+++ AVAILABLE RECORDS

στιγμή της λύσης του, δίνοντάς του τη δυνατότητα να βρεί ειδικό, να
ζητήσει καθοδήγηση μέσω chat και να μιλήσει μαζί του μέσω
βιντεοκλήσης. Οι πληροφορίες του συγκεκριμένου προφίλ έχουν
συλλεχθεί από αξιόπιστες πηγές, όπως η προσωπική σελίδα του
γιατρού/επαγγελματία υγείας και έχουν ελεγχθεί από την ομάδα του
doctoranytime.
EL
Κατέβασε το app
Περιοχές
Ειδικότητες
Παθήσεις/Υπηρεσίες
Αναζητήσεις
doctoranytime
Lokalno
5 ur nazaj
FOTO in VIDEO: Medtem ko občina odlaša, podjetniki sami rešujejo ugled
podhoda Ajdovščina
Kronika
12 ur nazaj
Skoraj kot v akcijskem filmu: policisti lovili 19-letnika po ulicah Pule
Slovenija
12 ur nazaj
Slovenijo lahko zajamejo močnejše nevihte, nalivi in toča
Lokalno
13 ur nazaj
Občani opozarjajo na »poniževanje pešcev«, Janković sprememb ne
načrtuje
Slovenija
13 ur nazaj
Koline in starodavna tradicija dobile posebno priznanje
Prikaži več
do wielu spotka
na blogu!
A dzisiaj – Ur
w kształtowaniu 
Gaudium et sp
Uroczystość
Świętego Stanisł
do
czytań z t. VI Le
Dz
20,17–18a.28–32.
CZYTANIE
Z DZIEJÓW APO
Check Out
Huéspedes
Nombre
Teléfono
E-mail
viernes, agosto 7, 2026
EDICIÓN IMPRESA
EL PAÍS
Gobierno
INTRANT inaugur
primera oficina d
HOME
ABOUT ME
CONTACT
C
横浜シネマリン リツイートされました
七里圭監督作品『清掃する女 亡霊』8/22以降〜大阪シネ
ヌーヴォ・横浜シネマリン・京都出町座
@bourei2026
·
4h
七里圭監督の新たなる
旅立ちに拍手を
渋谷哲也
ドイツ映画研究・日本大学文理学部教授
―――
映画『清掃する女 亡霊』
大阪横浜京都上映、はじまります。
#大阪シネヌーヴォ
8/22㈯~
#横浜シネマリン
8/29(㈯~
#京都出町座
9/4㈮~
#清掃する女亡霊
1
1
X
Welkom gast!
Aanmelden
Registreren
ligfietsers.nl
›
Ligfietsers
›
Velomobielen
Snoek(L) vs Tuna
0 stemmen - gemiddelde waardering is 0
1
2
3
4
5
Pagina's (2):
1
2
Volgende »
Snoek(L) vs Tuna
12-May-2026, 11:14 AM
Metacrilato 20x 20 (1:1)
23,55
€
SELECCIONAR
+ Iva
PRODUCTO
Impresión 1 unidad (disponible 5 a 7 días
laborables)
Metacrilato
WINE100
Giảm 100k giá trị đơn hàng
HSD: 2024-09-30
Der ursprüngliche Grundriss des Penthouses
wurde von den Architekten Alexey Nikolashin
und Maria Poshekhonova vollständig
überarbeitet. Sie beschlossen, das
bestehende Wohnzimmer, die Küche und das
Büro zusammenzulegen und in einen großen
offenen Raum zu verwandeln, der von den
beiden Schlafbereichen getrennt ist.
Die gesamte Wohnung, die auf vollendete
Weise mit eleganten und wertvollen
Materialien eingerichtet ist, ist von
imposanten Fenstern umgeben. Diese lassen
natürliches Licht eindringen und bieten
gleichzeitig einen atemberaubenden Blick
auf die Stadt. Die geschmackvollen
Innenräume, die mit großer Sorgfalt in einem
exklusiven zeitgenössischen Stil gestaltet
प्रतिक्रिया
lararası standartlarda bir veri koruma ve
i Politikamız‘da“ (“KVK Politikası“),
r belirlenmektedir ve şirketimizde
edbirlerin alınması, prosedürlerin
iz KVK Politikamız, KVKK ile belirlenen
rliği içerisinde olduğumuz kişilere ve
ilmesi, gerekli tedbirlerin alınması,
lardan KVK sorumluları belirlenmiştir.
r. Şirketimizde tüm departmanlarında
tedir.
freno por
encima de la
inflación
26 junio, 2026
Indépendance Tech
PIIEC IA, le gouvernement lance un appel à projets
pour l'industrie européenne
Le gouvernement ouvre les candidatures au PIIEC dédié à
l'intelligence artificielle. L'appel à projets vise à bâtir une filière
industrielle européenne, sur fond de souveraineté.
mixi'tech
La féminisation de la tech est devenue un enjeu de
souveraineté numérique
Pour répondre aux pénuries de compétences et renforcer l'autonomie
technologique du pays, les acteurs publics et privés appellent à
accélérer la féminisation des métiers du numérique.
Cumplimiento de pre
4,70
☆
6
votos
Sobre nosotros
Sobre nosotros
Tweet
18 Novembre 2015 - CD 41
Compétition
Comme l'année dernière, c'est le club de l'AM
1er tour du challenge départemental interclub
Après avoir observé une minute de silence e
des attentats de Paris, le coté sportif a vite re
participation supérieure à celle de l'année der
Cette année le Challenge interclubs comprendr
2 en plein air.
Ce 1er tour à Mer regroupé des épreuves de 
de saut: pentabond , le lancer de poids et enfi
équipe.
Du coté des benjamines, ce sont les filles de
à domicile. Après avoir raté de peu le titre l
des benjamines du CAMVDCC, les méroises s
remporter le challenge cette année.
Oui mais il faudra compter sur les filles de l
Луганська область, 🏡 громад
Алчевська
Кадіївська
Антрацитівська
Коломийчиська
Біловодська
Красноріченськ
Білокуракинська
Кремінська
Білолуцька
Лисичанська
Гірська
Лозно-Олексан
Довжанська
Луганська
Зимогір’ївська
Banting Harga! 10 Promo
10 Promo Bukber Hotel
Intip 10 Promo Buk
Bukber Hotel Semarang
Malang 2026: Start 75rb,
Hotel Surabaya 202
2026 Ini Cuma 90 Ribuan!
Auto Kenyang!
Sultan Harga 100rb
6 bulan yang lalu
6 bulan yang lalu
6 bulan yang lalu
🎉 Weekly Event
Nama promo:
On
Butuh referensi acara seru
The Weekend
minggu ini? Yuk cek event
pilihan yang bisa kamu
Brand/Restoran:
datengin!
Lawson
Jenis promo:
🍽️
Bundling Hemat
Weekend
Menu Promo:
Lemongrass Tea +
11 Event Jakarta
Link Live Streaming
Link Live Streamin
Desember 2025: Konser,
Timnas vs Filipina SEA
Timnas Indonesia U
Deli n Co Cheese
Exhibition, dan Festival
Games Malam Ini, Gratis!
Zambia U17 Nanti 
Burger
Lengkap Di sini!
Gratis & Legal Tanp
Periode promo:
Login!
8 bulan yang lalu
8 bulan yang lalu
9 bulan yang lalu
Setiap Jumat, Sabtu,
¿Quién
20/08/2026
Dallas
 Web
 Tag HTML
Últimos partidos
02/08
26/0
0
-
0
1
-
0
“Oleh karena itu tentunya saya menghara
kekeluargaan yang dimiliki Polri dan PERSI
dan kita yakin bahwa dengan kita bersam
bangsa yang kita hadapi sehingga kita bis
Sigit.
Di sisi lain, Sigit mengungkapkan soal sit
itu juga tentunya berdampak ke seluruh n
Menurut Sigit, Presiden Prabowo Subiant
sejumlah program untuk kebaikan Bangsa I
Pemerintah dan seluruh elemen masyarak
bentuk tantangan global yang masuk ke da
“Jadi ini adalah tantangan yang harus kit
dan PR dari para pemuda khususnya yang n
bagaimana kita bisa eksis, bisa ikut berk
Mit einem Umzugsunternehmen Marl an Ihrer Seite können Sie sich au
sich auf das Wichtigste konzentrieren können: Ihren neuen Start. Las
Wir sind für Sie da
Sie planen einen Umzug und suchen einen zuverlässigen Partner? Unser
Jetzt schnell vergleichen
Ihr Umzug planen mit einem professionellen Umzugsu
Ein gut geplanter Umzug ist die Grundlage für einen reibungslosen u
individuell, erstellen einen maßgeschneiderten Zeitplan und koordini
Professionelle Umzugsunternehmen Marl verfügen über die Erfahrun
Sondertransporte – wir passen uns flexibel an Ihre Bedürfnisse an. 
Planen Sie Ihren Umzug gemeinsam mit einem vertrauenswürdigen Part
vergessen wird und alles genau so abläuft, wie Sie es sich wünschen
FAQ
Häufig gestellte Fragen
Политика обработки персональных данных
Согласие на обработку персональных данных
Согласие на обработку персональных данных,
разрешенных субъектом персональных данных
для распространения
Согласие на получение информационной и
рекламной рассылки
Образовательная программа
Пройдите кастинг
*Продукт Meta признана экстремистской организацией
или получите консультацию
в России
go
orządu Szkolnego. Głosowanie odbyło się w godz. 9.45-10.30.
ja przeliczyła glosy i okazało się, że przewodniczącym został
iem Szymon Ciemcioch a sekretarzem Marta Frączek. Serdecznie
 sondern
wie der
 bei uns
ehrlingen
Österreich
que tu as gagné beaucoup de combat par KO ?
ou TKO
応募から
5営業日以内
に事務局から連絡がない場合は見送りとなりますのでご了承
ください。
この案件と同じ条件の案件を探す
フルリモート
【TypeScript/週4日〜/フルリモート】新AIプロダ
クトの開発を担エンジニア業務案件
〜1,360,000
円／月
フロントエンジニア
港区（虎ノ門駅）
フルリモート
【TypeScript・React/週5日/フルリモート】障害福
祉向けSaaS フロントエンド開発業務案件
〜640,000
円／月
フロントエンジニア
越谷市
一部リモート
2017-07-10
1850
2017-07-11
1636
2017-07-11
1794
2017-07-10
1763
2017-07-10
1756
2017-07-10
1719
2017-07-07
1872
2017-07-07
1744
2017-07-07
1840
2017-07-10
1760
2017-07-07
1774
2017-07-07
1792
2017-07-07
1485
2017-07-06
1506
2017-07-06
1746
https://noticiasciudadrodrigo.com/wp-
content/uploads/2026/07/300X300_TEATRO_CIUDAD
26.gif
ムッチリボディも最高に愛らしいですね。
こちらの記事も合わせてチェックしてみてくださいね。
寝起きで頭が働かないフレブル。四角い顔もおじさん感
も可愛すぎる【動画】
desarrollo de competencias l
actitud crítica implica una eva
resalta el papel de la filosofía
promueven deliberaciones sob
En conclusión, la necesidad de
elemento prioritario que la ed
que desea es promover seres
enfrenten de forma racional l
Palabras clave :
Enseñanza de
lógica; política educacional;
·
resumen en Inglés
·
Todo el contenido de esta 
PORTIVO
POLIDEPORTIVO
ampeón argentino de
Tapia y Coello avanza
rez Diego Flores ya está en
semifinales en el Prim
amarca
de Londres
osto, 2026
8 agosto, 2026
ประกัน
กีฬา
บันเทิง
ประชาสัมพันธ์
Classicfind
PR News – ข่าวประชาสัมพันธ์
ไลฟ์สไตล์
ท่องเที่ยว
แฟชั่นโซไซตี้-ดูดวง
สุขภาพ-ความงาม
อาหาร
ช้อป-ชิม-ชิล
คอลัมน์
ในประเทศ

++++++

PROBLEM: Please give back, exactly as it stands above, the stretch from the line with "寝起きで頭が働かないフレブル。四角い顔もおじさん感" through the line with "que desea es promover seres", and no line outside it.

EXERCISE RESPONSE:
寝起きで頭が働かないフレブル。四角い顔もおじさん感
も可愛すぎる【動画】
desarrollo de competencias l
actitud crítica implica una eva
resalta el papel de la filosofía
promueven deliberaciones sob
En conclusión, la necesidad de
elemento prioritario que la ed
que desea es promover seres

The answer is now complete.